06 January 2010

Returning to the Regularly Scheduled Program

I'm doing daily freewrites again. Just a reminder, these tend to be word vomit with terrible grammar, structural, and continuity problems. The following is no exception.

---

I was waiting for Jessica in the Krogers parking lot. It was the middle of a particularly nasty February Wednesday and the wind howled and clawed at the car. I looked at the dashboard clock. Eleven thirty. I’d been sitting in the car listening to the radio for a half an hour now. I sighed and shifted position. Jessica had said she just needed to pick up a new toothbrush and a couple other small ‘personal’ items. I now suspected she was waiting for a refill of her birth control prescription. Jessica didn’t like to talk about that sort of stuff with me, and I was fine with that. I didn’t like talking about it either. But still, if I’d known this quick errand was going to take so long, I would have brought a book.

Maybe I should go in, see if she was stuck in line at the register. No, I told myself. That was a bad idea. Better wait. She didn’t like to be caught in the act of anything personal. Even though we lived together, slept together in the same bed, and, occasionally, had shower sex, Jessica still wasn’t comfortable brushing her teeth in front of me. I can’t imagine what it would be like if she found herself with a prescription bag, confronted by me in the checkout line.

I was trying to respect her, but it was hard.

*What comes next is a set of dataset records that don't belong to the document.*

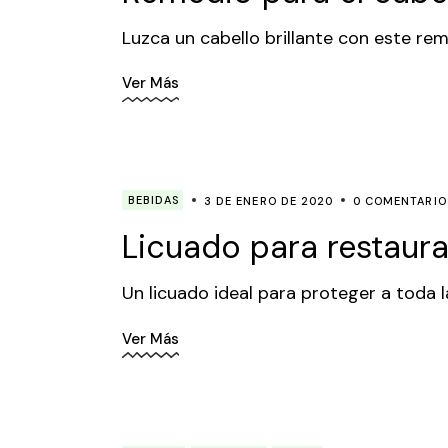
Luzca un cabello brillante con este re
Ver Más
BEBIDAS
3 DE ENERO DE 2020
0 COMENTARIO
Licuado para restaura
Un licuado ideal para proteger a toda la
Ver Más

She made it hard. Hell if I knew why. Maybe it would just take some more time. I looked at the clock. Eleven forty. I needed to go in and check on her. I didn’t want to be stuck waiting all morning. I sighed, looking at the dismal parking lot. It was rainy with standing slush on the ground, and the wind was fierce. I checked my windbreaker, zipped it up as far as it would go. I pulled the keys out of the ignition and unbuckled my seatbelt.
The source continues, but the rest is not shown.